Task.
Would you print, word for word, only the lines running from the line with "reminder that schools" to the last line of the entries, without the pictures?

(Saved data entries)
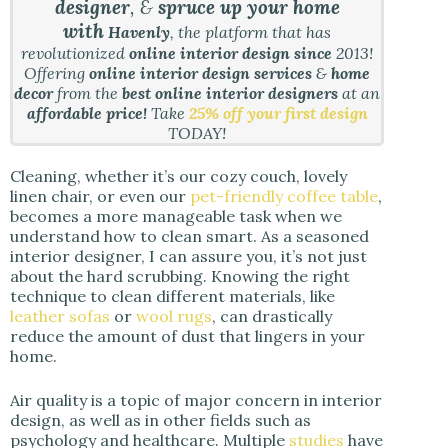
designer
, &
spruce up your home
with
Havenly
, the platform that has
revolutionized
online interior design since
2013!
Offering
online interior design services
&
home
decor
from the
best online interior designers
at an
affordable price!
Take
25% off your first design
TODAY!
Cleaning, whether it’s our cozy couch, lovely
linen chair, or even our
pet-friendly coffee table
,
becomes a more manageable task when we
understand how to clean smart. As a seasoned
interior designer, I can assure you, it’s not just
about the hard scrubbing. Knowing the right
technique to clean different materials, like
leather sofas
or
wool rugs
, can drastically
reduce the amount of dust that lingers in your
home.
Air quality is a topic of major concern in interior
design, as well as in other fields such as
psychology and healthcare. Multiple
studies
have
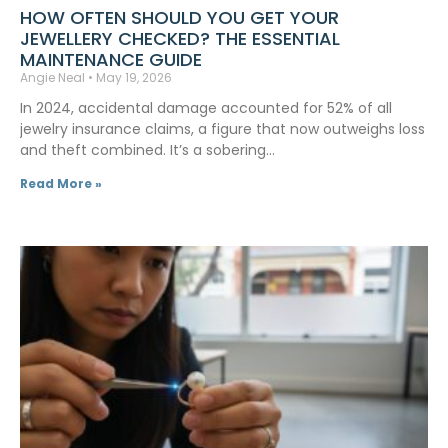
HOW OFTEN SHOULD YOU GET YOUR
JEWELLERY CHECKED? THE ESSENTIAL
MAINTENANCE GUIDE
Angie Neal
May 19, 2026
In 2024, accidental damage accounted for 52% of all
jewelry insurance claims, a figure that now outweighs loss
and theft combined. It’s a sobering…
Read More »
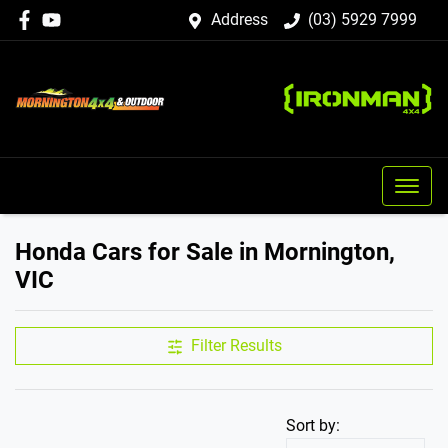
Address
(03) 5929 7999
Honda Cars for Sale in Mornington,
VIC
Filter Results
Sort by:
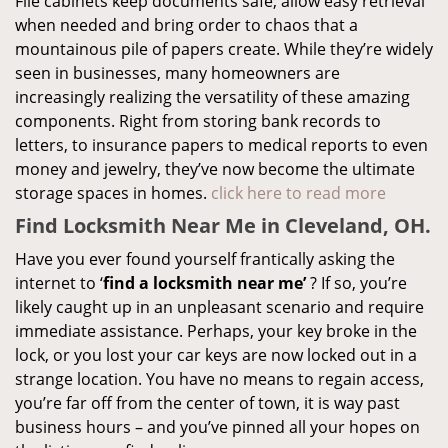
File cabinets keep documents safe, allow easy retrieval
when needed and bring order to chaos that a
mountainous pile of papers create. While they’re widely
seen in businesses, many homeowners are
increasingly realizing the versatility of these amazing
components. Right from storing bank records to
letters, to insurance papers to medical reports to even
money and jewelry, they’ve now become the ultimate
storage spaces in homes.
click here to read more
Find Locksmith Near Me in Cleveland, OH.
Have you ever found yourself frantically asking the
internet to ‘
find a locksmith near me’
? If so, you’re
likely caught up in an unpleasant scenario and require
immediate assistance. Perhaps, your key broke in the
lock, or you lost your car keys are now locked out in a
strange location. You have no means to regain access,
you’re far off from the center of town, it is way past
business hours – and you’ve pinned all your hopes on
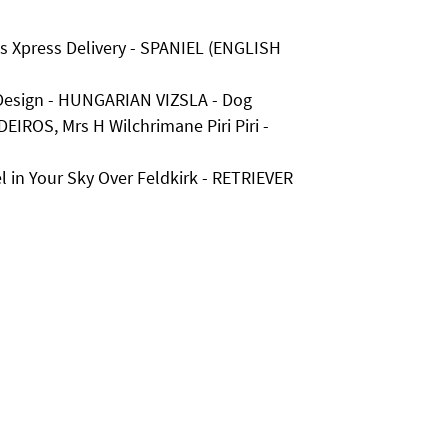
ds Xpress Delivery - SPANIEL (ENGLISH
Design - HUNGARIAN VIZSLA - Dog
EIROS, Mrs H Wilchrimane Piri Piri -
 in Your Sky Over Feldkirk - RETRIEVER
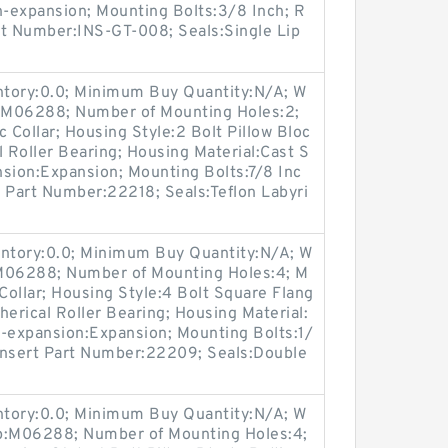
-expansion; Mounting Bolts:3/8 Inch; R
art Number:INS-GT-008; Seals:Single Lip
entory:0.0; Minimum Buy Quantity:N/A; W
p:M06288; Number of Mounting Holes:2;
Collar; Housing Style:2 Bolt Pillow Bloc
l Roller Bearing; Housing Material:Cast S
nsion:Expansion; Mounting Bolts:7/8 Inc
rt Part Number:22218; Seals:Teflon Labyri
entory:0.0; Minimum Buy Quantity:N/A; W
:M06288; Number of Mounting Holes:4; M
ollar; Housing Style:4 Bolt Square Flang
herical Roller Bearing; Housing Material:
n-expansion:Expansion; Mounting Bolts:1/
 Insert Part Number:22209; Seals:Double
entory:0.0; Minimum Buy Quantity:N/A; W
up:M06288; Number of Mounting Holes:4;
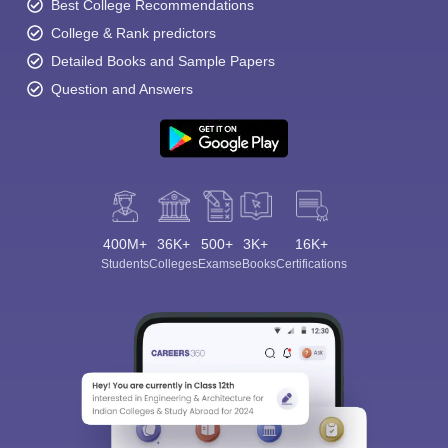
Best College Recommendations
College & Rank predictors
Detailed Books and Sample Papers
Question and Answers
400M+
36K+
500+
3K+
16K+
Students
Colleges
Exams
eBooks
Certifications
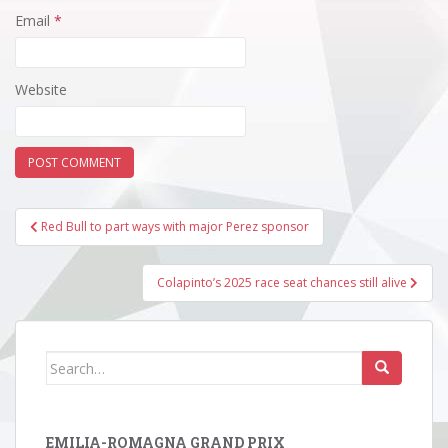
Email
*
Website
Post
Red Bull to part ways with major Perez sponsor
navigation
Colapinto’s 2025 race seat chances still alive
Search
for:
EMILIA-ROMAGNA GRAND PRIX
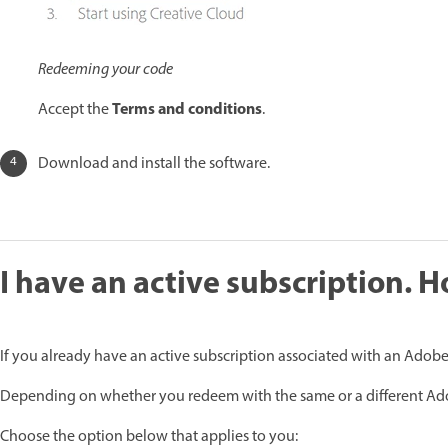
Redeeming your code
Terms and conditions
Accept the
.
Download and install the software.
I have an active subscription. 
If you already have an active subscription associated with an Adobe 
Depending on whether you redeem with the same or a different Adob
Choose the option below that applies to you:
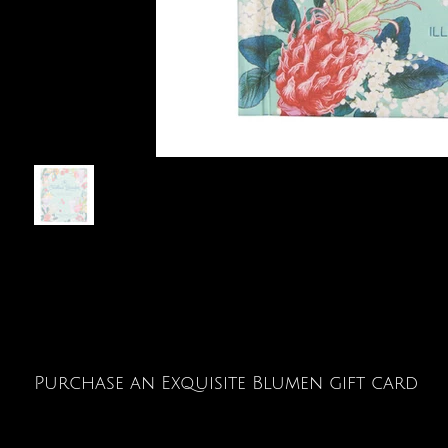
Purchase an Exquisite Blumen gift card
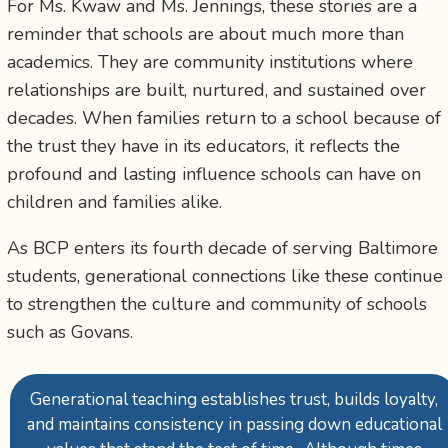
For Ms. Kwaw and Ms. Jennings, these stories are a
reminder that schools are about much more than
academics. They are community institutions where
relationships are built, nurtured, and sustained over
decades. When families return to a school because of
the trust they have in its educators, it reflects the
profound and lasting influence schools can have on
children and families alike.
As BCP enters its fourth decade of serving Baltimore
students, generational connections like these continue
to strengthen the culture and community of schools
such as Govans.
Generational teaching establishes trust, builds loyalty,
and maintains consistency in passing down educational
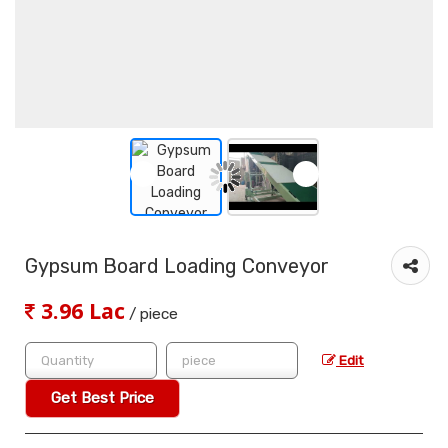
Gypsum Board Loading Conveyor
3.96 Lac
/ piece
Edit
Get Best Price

Answer space.
reminder that schools are about much more than
academics. They are community institutions where
relationships are built, nurtured, and sustained over
decades. When families return to a school because of
the trust they have in its educators, it reflects the
profound and lasting influence schools can have on
children and families alike.
As BCP enters its fourth decade of serving Baltimore
students, generational connections like these continue
to strengthen the culture and community of schools
such as Govans.
Generational teaching establishes trust, builds loyalty,
and maintains consistency in passing down educational
Gypsum Board Loading Conveyor
3.96 Lac
/ piece
Edit
Get Best Price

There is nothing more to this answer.